A union facing a possible High Court injunction over industrial action by a port's pilots and launch crews says it has offered to suspend the strike.

Unite balloted 50 staff at Milford Haven, Pembrokeshire, over a walkout on Thursday and Friday in a pensions row.

Managers at the port, which is Wales' largest, plan to challenge the legality of the action in the High Court later.

Allan Card of Unite said the union believed the notice served on the port authority was perfectly lawful.

He said: "We've actually offered the port authority that we would suspend that action for up to 28 days to enable further discussions hopefully so that we can resolve this matter.

"We've worked very hard over the last couple of weeks with the involvement of [independent conciliation service] Acas to try to resolve it, but we've made considerable progress but we're still not in a position where we can actually say that this matter is resolved."

Talks continue between the parties but the port authority said it believed there were "some inconsistencies" when Unite members were balloted.

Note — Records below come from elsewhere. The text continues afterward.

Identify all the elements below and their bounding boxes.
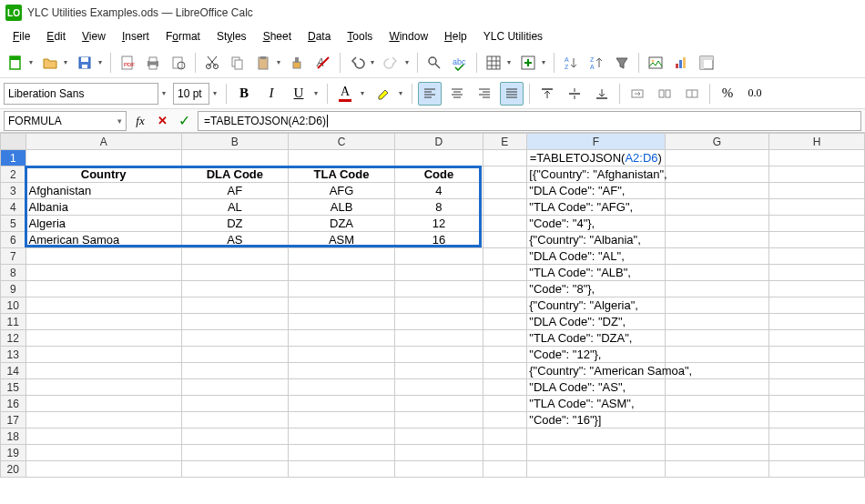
cell-F5[interactable] — [526, 216, 665, 232]
menu-insert[interactable]: Insert — [115, 28, 157, 45]
cell-E14[interactable] — [483, 363, 526, 379]
cell-B2[interactable]: DLA Code — [181, 166, 288, 183]
row-header-6[interactable]: 6 — [1, 232, 26, 248]
cell-H17[interactable] — [769, 412, 865, 428]
bold-button[interactable]: B — [232, 82, 256, 106]
cell-E12[interactable] — [483, 330, 526, 347]
cell-B9[interactable] — [181, 281, 288, 297]
row-col-button[interactable] — [482, 51, 505, 75]
cell-B20[interactable] — [181, 461, 288, 478]
cell-E2[interactable] — [483, 166, 526, 183]
cell-A15[interactable] — [25, 379, 181, 396]
cell-A17[interactable] — [25, 412, 181, 428]
copy-button[interactable] — [226, 51, 249, 75]
cell-C17[interactable] — [288, 412, 394, 428]
cell-E19[interactable] — [483, 445, 526, 461]
cell-H2[interactable] — [769, 166, 865, 183]
cell-C4[interactable]: ALB — [288, 199, 394, 216]
column-header-F[interactable]: F — [526, 134, 665, 150]
cell-D12[interactable] — [395, 330, 483, 347]
new-doc-button[interactable] — [4, 51, 27, 75]
align-right-button[interactable] — [473, 82, 496, 106]
cell-B13[interactable] — [181, 347, 288, 363]
cell-D10[interactable] — [395, 297, 483, 314]
cell-B11[interactable] — [181, 314, 288, 330]
cell-A13[interactable] — [25, 347, 181, 363]
font-color-button[interactable]: A — [333, 82, 357, 106]
cell-B1[interactable] — [181, 150, 288, 166]
cell-E1[interactable] — [483, 150, 526, 166]
cell-A16[interactable] — [25, 396, 181, 412]
cell-F3[interactable] — [526, 183, 665, 199]
cell-F18[interactable] — [526, 428, 665, 445]
cell-C20[interactable] — [288, 461, 394, 478]
cell-E20[interactable] — [483, 461, 526, 478]
cell-H3[interactable] — [769, 183, 865, 199]
cell-G19[interactable] — [665, 445, 768, 461]
cell-D17[interactable] — [395, 412, 483, 428]
align-left-button[interactable] — [418, 82, 442, 106]
menu-tools[interactable]: Tools — [340, 28, 380, 45]
cell-B5[interactable]: DZ — [181, 216, 288, 232]
cell-A6[interactable]: American Samoa — [25, 232, 181, 248]
cell-A8[interactable] — [25, 265, 181, 281]
insert-pivot-button[interactable] — [695, 51, 718, 75]
cell-A7[interactable] — [25, 248, 181, 265]
highlight-dropdown-icon[interactable]: ▾ — [399, 89, 406, 97]
cell-D13[interactable] — [395, 347, 483, 363]
cell-C3[interactable]: AFG — [288, 183, 394, 199]
cell-B7[interactable] — [181, 248, 288, 265]
cell-G3[interactable] — [665, 183, 768, 199]
sort-desc-button[interactable]: ZA — [585, 51, 608, 75]
font-name-dropdown-icon[interactable]: ▾ — [162, 89, 169, 97]
cell-D5[interactable]: 12 — [395, 216, 483, 232]
cell-D11[interactable] — [395, 314, 483, 330]
align-center-button[interactable] — [445, 82, 469, 106]
cell-E7[interactable] — [483, 248, 526, 265]
cell-E15[interactable] — [483, 379, 526, 396]
percent-button[interactable]: % — [716, 82, 739, 106]
cell-B16[interactable] — [181, 396, 288, 412]
cell-G11[interactable] — [665, 314, 768, 330]
cancel-formula-button[interactable]: ✕ — [152, 111, 172, 131]
font-color-dropdown-icon[interactable]: ▾ — [361, 89, 368, 97]
cell-A4[interactable]: Albania — [25, 199, 181, 216]
cell-D8[interactable] — [395, 265, 483, 281]
column-header-G[interactable]: G — [665, 134, 768, 150]
menu-format[interactable]: Format — [158, 28, 208, 45]
font-size-input[interactable] — [173, 83, 209, 105]
cell-C13[interactable] — [288, 347, 394, 363]
row-col-dropdown-icon[interactable]: ▾ — [507, 58, 514, 66]
cell-C1[interactable] — [288, 150, 394, 166]
cell-H16[interactable] — [769, 396, 865, 412]
cell-G6[interactable] — [665, 232, 768, 248]
cell-A20[interactable] — [25, 461, 181, 478]
autofilter-button[interactable] — [610, 51, 634, 75]
cell-C5[interactable]: DZA — [288, 216, 394, 232]
cell-D19[interactable] — [395, 445, 483, 461]
cell-E16[interactable] — [483, 396, 526, 412]
cell-B4[interactable]: AL — [181, 199, 288, 216]
name-box-dropdown-icon[interactable]: ▾ — [117, 116, 122, 126]
unmerge-cells-button[interactable] — [653, 82, 677, 106]
cell-C7[interactable] — [288, 248, 394, 265]
cell-G5[interactable] — [665, 216, 768, 232]
cell-H18[interactable] — [769, 428, 865, 445]
cell-E10[interactable] — [483, 297, 526, 314]
cell-G4[interactable] — [665, 199, 768, 216]
menu-styles[interactable]: Styles — [209, 28, 254, 45]
sort-asc-button[interactable]: AZ — [559, 51, 583, 75]
cell-G17[interactable] — [665, 412, 768, 428]
cell-H1[interactable] — [769, 150, 865, 166]
paste-button[interactable] — [251, 51, 275, 75]
find-button[interactable] — [422, 51, 446, 75]
cell-H4[interactable] — [769, 199, 865, 216]
clear-formatting-button[interactable]: A — [311, 51, 335, 75]
row-header-3[interactable]: 3 — [1, 183, 26, 199]
formula-input[interactable]: =TABLETOJSON(A2:D6) — [198, 111, 861, 131]
highlight-button[interactable] — [371, 82, 395, 106]
menu-window[interactable]: Window — [382, 28, 435, 45]
row-header-14[interactable]: 14 — [1, 363, 26, 379]
cell-H12[interactable] — [769, 330, 865, 347]
cell-G14[interactable] — [665, 363, 768, 379]
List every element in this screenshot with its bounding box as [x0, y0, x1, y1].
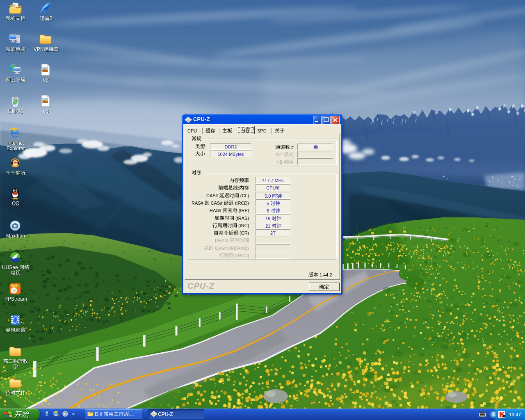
svg-text:(tRP): (tRP): [237, 208, 249, 213]
svg-text:RAS#: RAS#: [192, 201, 205, 205]
svg-text:Explorer: Explorer: [7, 146, 25, 151]
svg-text:»: »: [72, 411, 75, 416]
svg-text:13:47: 13:47: [509, 412, 521, 417]
svg-text:(tRCD): (tRCD): [234, 201, 249, 205]
svg-text:5: 5: [267, 208, 270, 213]
svg-text:CAS#: CAS#: [206, 193, 219, 198]
svg-text:NB: NB: [276, 160, 284, 164]
svg-text:CAS#: CAS#: [210, 201, 224, 205]
svg-text:(CL): (CL): [239, 193, 249, 198]
svg-text:DRAM: DRAM: [215, 238, 229, 243]
svg-text:5.0: 5.0: [265, 194, 272, 199]
svg-text:03: 03: [43, 108, 49, 114]
svg-text::: :: [238, 185, 239, 190]
svg-text:#: #: [290, 145, 294, 150]
svg-text:Internet: Internet: [7, 140, 24, 146]
svg-text:1.44.2: 1.44.2: [318, 272, 332, 277]
svg-text:21: 21: [265, 224, 272, 228]
svg-text:PPStream: PPStream: [5, 296, 27, 302]
svg-text:CAS# (tRDRAM): CAS# (tRDRAM): [214, 246, 249, 251]
svg-text:(tRC): (tRC): [237, 223, 249, 228]
svg-text:Maxthon: Maxthon: [6, 233, 25, 239]
svg-text:\: \: [123, 411, 125, 417]
svg-text:5: 5: [50, 16, 52, 21]
svg-text:VPN: VPN: [34, 46, 44, 52]
svg-text:RAS#: RAS#: [210, 208, 223, 213]
svg-text:02: 02: [43, 77, 49, 83]
svg-text:DC: DC: [276, 152, 284, 157]
svg-text:15: 15: [265, 216, 272, 221]
svg-text:QQ: QQ: [12, 201, 20, 206]
svg-text:(tRCD): (tRCD): [234, 253, 249, 258]
svg-text:D:\!: D:\!: [95, 411, 104, 417]
svg-text:(CR): (CR): [238, 231, 249, 235]
svg-text:PPS: PPS: [12, 284, 18, 287]
svg-text:UUSee: UUSee: [2, 265, 19, 270]
svg-text:CPU-Z: CPU-Z: [158, 411, 173, 417]
svg-text:(tRAS): (tRAS): [234, 216, 249, 221]
svg-text:...: ...: [130, 411, 134, 417]
svg-text:5: 5: [267, 201, 270, 206]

Port authority chief executive Ted Sangster said: "Our lawyers will be arguing in the High Court that way in which the formal notice was framed was not correct and had some flaws. They will be pursuing that.

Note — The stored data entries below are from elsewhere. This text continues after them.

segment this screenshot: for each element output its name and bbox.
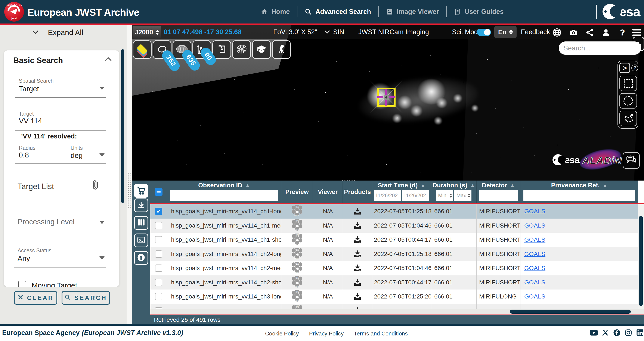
nav-user-guides[interactable]: User Guides — [447, 8, 511, 15]
download-product-button[interactable] — [343, 219, 372, 233]
sort-asc-icon[interactable]: ▲ — [603, 182, 608, 188]
collapse-icon[interactable] — [104, 57, 112, 62]
nav-home[interactable]: Home — [253, 8, 297, 15]
stepper-icon[interactable] — [468, 194, 470, 198]
table-row[interactable]: hlsp_goals_jwst_miri-mrs_vv114_ch2-short… — [150, 275, 638, 290]
share-icon[interactable] — [585, 28, 594, 37]
download-product-button[interactable] — [343, 233, 372, 247]
duration-max-filter[interactable] — [454, 190, 468, 201]
help-circle-icon[interactable]: ? — [632, 64, 638, 71]
education-mode-button[interactable] — [252, 40, 271, 59]
panel-open-button[interactable]: > — [620, 63, 630, 73]
dropdown-arrow-icon[interactable] — [100, 256, 104, 260]
preview-thumbnail[interactable]: NOT AVAILABLE — [282, 275, 313, 290]
column-observation-id[interactable]: Observation ID▲ — [167, 181, 282, 203]
select-rectangle-button[interactable] — [620, 76, 637, 91]
terms-link[interactable]: Terms and Conditions — [354, 330, 408, 337]
units-select[interactable]: deg — [70, 151, 83, 160]
chevron-down-icon[interactable] — [324, 30, 330, 35]
feedback-chat-button[interactable] — [622, 152, 640, 169]
table-vertical-scrollbar-track[interactable] — [638, 204, 644, 309]
target-input[interactable] — [19, 117, 100, 125]
sidebar-resize-handle[interactable] — [128, 172, 131, 209]
nav-advanced-search[interactable]: Advanced Search — [298, 8, 378, 15]
row-checkbox[interactable] — [155, 222, 162, 229]
download-product-button[interactable] — [343, 204, 372, 219]
table-row[interactable]: hlsp_goals_jwst_miri-mrs_vv114_ch2-long_… — [150, 247, 638, 261]
select-circle-button[interactable] — [620, 93, 637, 108]
paperclip-icon[interactable] — [91, 179, 100, 191]
observation-id-filter[interactable] — [170, 190, 278, 201]
preview-thumbnail[interactable]: NOT AVAILABLE — [282, 233, 313, 247]
row-checkbox[interactable] — [155, 279, 162, 286]
sci-mode-toggle[interactable] — [477, 29, 491, 36]
start-time-to-filter[interactable] — [402, 190, 429, 201]
provenance-link[interactable]: GOALS — [524, 236, 546, 243]
cookie-policy-link[interactable]: Cookie Policy — [265, 330, 299, 337]
download-product-button[interactable] — [343, 290, 372, 304]
provenance-link[interactable]: GOALS — [524, 208, 546, 215]
table-row[interactable]: hlsp_goals_jwst_miri-mrs_vv114_ch1-long_… — [150, 204, 638, 219]
feedback-link[interactable]: Feedback — [521, 25, 550, 39]
row-checkbox[interactable] — [155, 208, 162, 215]
help-icon[interactable]: ? — [618, 28, 627, 37]
clear-button[interactable]: CLEAR — [14, 291, 57, 305]
x-icon[interactable] — [601, 329, 609, 337]
contours-button[interactable] — [232, 40, 251, 59]
sidebar-scrollbar[interactable] — [121, 49, 124, 203]
provenance-link[interactable]: GOALS — [524, 279, 546, 286]
download-product-button[interactable] — [343, 304, 372, 309]
table-vertical-scrollbar[interactable] — [639, 216, 643, 306]
search-button[interactable]: SEARCH — [62, 291, 110, 305]
preview-thumbnail[interactable]: NOT AVAILABLE — [282, 290, 313, 304]
table-horizontal-scrollbar-track[interactable] — [150, 309, 644, 315]
table-row[interactable]: hlsp_goals_jwst_miri-mrs_vv114_ch1-mediu… — [150, 219, 638, 233]
spatial-search-select[interactable]: Target — [19, 85, 39, 93]
access-status-select[interactable]: Any — [18, 254, 30, 263]
frame-select[interactable]: J2000 — [132, 26, 161, 39]
sort-asc-icon[interactable]: ▲ — [510, 182, 515, 188]
dropdown-arrow-icon[interactable] — [100, 87, 104, 90]
preview-thumbnail[interactable]: NOT AVAILABLE — [282, 219, 313, 233]
facebook-icon[interactable] — [613, 329, 621, 337]
row-checkbox[interactable] — [155, 265, 162, 272]
dropdown-arrow-icon[interactable] — [100, 153, 104, 157]
table-row[interactable]: hlsp_goals_jwst_miri-mrs_vv114_ch3-long_… — [150, 290, 638, 304]
preview-thumbnail[interactable]: NOT AVAILABLE — [282, 247, 313, 261]
select-all-checkbox[interactable] — [155, 188, 162, 196]
language-select[interactable]: En — [494, 26, 516, 38]
column-provenance[interactable]: Provenance Ref.▲ — [520, 181, 638, 203]
menu-icon[interactable] — [632, 28, 642, 37]
sky-search-input[interactable] — [564, 44, 644, 52]
sort-asc-icon[interactable]: ▲ — [470, 182, 475, 188]
aladin-sky-viewer[interactable]: J2000 01 07 47.498 -17 30 25.68 FoV: 3.0… — [132, 25, 644, 181]
nav-image-viewer[interactable]: Image Viewer — [379, 8, 446, 15]
provenance-link[interactable]: GOALS — [524, 222, 546, 229]
download-product-button[interactable] — [343, 261, 372, 275]
radius-input[interactable] — [19, 151, 53, 159]
provenance-filter[interactable] — [524, 190, 635, 201]
expand-all-button[interactable]: Expand All — [32, 28, 83, 37]
row-checkbox[interactable] — [155, 250, 162, 258]
sky-search-box[interactable] — [559, 41, 641, 55]
column-detector[interactable]: Detector▲ — [476, 181, 520, 203]
youtube-icon[interactable] — [590, 329, 598, 337]
privacy-policy-link[interactable]: Privacy Policy — [309, 330, 344, 337]
column-duration[interactable]: Duration (s)▲ — [431, 181, 476, 203]
telescope-button[interactable] — [272, 40, 291, 59]
download-product-button[interactable] — [343, 247, 372, 261]
table-horizontal-scrollbar[interactable] — [510, 310, 631, 314]
globe-icon[interactable] — [552, 28, 562, 37]
instagram-icon[interactable] — [624, 329, 632, 337]
layers-button[interactable] — [133, 40, 152, 59]
projection-select[interactable]: SIN — [333, 25, 344, 39]
processing-level-select[interactable]: Processing Level — [18, 218, 74, 226]
upload-button[interactable] — [134, 251, 148, 265]
download-product-button[interactable] — [343, 275, 372, 290]
user-icon[interactable] — [601, 28, 611, 37]
table-row[interactable]: NOT AVAILABLE — [150, 304, 638, 309]
duration-min-filter[interactable] — [436, 190, 449, 201]
row-checkbox[interactable] — [155, 307, 162, 309]
row-checkbox[interactable] — [155, 293, 162, 300]
download-results-button[interactable] — [134, 199, 148, 212]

"On the other hand, we recognise, as indeed does Unite, that the only real resolution to this is to continue to talk and seek and agreement and, as Allan Card has been saying, we have been undertaking talks with Unite, with him and with Acas."

'Significant deficit'

Mr Sangster said about 70 of 200 marine staff at the port authority were on the non-contributory final salary defined benefits pension scheme at the heart of the dispute.

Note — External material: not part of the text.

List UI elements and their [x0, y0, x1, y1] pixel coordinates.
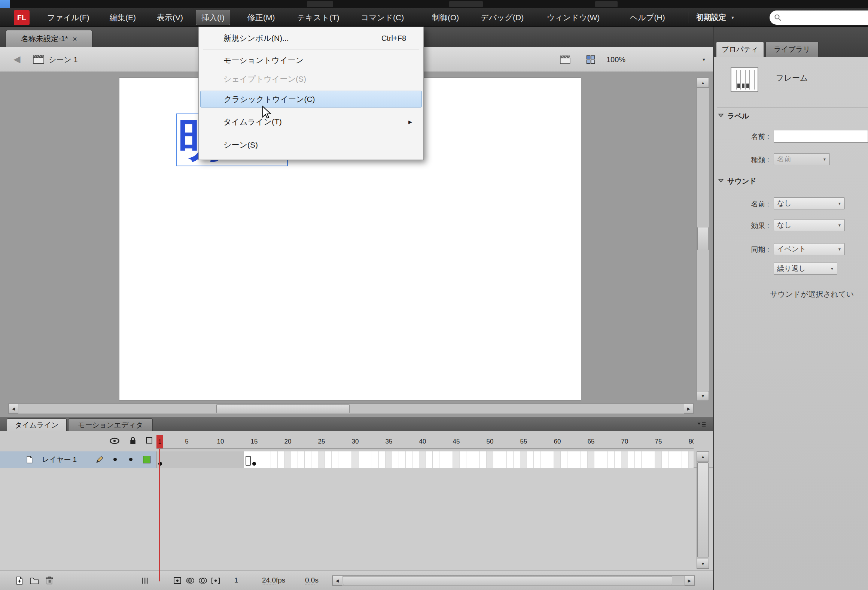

He said a deficit in the scheme grew from £2.5m to more than £9m within less than three years and the port authority was paying into the scheme at an "unsustainable" rate to maintain it.

He said: "I can fully understand the concern that they have about the effect it is going to have on them in terms of pension provision going forward than they originally expected but, on the other hand, both we and they are facing the reality of a significant deficit in a scheme that is increasing.

"They haven't been paying it, the employer has been paying in on their behalf and we just can't afford to continue paying in at the increasing uncontrollable rate I've already mentioned.

"For the future of the port, for the future of their employment, for the future of others employed in the port by the customers that we serve in the port, this situation needs to be tackled."

Milford Haven is the UK's sixth largest port and home two terminals that supply natural gas to the UK network after it has been shipped from abroad.

Diverted ship

It is compulsory for ships of a certain size to be guided in and out of the estuary by the port authority's pilots, who board the ships out at sea, aided by the launch crews.

Without them, no commercial ships can come in or out of port.

Mr Sangster said the threat of the strike had already led owners of one vessel destined for the port to divert it elsewhere, losing the port a revenue of £50,000.

He said the proposed strike meant a complete withdrawal of labour for the two days, but emergency cover would be provided.

He said if industrial action did occur, a number of shipping movements on the haven would not be affected, including the twice daily Irish Ferries service between Pembroke Port and Rosslare.

One of the companies operating a gas terminal at the port said it was not expecting any tankers this week.

The other said the dispute was a matter for the port authority.